Nutch2: Extend Nutch2 to Crawl IFrames Pages

Recently I am using Nutch2 and Solr 4.x to crawl our docuemntation site.
The site uses iframes: In the main page, there is nearly no useful content, it mainly includes 2 iframes like below: 
<iframe name="left" src="foldera/leftmenu.htm" width="24%" height="85%" frameborder="0" target="main" style="border-right-style: solid; border-right-width: 1px; border-color: #808080">Your browser does not support inline frames..</iframe>
<iframe name="main" src="../products/overview.htm" width="75%" height="85%" border="0" frameborder="0">Your browser does not support inline frames.</iframe>
Goals
When run search, we want to ignore the left menu. 
Usually a search would match content in the main iframe page. We want to show the link of the main page, instead of the iframe page. As there is no left menu  - unable to navigate, no header, footer and legal information.
How to Implement
Nutch2 Html Parser
When Nutch2 parses one html page, we want to test whether it has iframes and whether its name is left or main, If so we will add two new metatags into HTMLMetaTags.getGeneralTags().
metatag.ext.mainframe:   the absolute url of main iframe.
metatag.ext.ignoreframe: the absolute url of left iframe.
Solr Post Process Handler
After crawl is finished, we will run one Solr request handler to post process the data. 
In the post handler, we will run a query: (metatag.ext.mainframe:* OR metatag.ext.ignoreframe:*) to find all pages whether one of these 2 fields is set.
Then we will set ignore:true for the left menu page (url of metatag.ext.ignoreframe filed).
We will copy the body_stored (the content Nutch2 crawls) from the doc( url:metatag.ext.mainframe) to this page, and set ignore:true for the doc( url:metatag.ext.mainframe).

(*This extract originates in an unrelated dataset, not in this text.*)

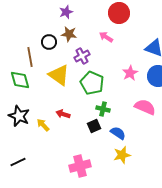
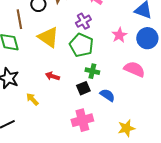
purple cross: (82, 56) -> (83, 21), moved
yellow arrow: (43, 125) -> (32, 99), moved
yellow star: (122, 155) -> (126, 128), moved
pink cross: (80, 166) -> (82, 120), moved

Then we modify the search handler, add one fq=ignore:false to only search main pages.
Implementation Code
The complete source code can be found at Github.
Nutch2 Html Parser
We can write a new custom parse-html plugin based on the existing pasre-html plugin: HtmlParser.
The following code would get the url of left and main iframe, and store them into metatag.ext.leftframe and metatag.ext.mainframe.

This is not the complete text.